• WHAT TO WORK ON
Starting at the line below holding "Burmester® 3D High-End Surround Sound System" and stopping at the line holding "More Information on ParkAssist", print every line exactly, both ends included, and leave the rest out.

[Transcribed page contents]
────
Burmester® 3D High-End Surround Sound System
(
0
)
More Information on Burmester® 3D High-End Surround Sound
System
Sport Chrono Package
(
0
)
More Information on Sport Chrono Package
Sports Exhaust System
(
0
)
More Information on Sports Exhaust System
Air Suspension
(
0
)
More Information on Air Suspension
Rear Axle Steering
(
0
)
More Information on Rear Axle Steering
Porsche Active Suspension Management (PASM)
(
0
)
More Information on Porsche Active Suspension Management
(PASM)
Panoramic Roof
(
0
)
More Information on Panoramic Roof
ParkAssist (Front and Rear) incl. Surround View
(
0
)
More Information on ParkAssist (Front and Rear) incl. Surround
────
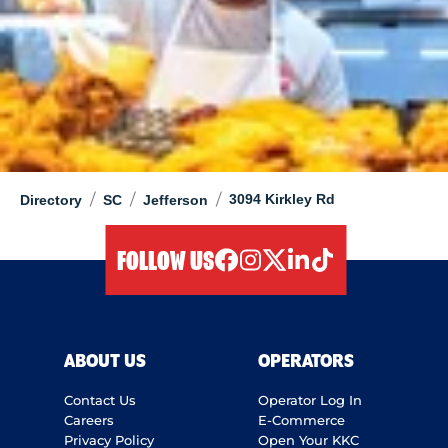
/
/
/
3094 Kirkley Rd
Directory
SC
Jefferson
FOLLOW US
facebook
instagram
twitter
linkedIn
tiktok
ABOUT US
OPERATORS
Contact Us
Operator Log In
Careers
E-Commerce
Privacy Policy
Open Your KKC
────
• RESPONSE TO THIS EXERCISE
Burmester® 3D High-End Surround Sound System
(
0
)
More Information on Burmester® 3D High-End Surround Sound
System
Sport Chrono Package
(
0
)
More Information on Sport Chrono Package
Sports Exhaust System
(
0
)
More Information on Sports Exhaust System
Air Suspension
(
0
)
More Information on Air Suspension
Rear Axle Steering
(
0
)
More Information on Rear Axle Steering
Porsche Active Suspension Management (PASM)
(
0
)
More Information on Porsche Active Suspension Management
(PASM)
Panoramic Roof
(
0
)
More Information on Panoramic Roof
ParkAssist (Front and Rear) incl. Surround View
(
0
)
More Information on ParkAssist (Front and Rear) incl. Surround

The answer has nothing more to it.